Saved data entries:
----------------

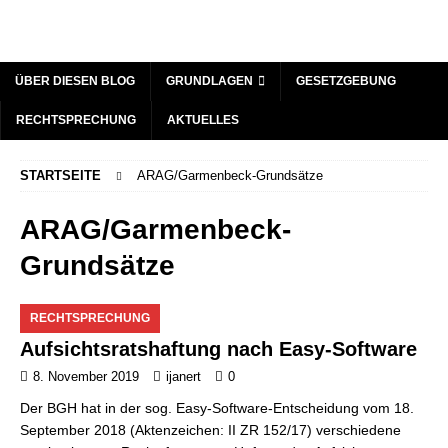
ÜBER DIESEN BLOG
GRUNDLAGEN
GESETZGEBUNG
RECHTSPRECHUNG
AKTUELLES
STARTSEITE
ARAG/Garmenbeck-Grundsätze
ARAG/Garmenbeck-
Grundsätze
RECHTSPRECHUNG
Aufsichtsratshaftung nach Easy-Software
8. November 2019
ijanert
0
Der BGH hat in der sog. Easy-Software-Entscheidung vom 18.
September 2018 (Aktenzeichen: II ZR 152/17) verschiedene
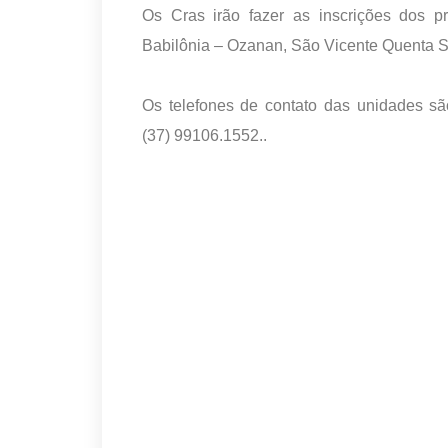
Os Cras irão fazer as inscrições dos pr
Babilônia – Ozanan, São Vicente Quenta S
Os telefones de contato das unidades sã
(37) 99106.1552..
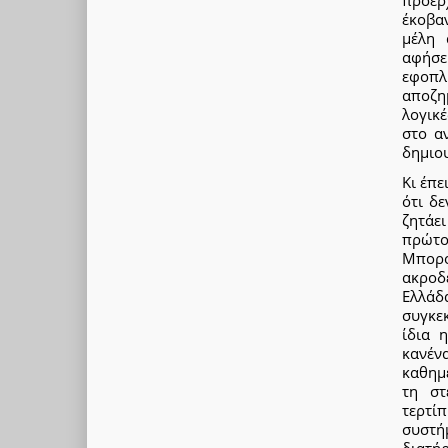
προερ
έκοβαν
μέλη 
αφήσε
εφοπλ
αποζη
λογικ
στο α
δημιου
Κι έπε
ότι δε
ζητάει
πρώτο 
Μπορο
ακροδ
Ελλάδ
συγκε
ίδια 
κανέν
καθημ
τη στ
τερτίπ
συστή
διατή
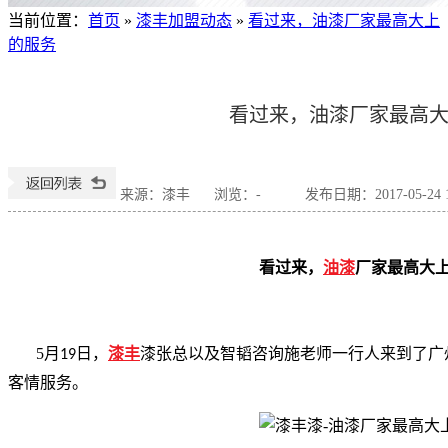
当前位置
：
首页
»
漆丰加盟动态
»
看过来，油漆厂家最高大上
的服务
看过来，油漆厂家最高
来源：漆丰
浏览：
-
发布日期：2017-05-24 1
看过来，
油漆
厂家
最高大
5月
日，
漆丰
漆张总以及智韬咨询施老师一行人来到了广
19
客情服务。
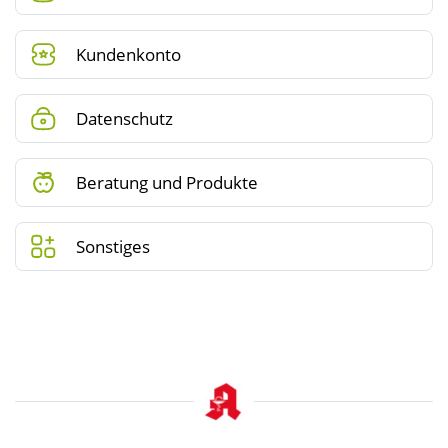
Kundenkonto
Datenschutz
Beratung und Produkte
Sonstiges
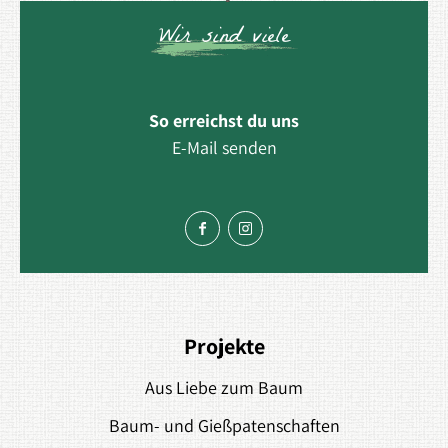
Wir sind viele
So erreichst du uns
E-Mail senden
Projekte
Aus Liebe zum Baum
Baum- und Gießpatenschaften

----------------

What the task requires: Which lines in the records above contain the word "Easy"? Copy each one.

Response box:
Aufsichtsratshaftung nach Easy-Software
Der BGH hat in der sog. Easy-Software-Entscheidung vom 18.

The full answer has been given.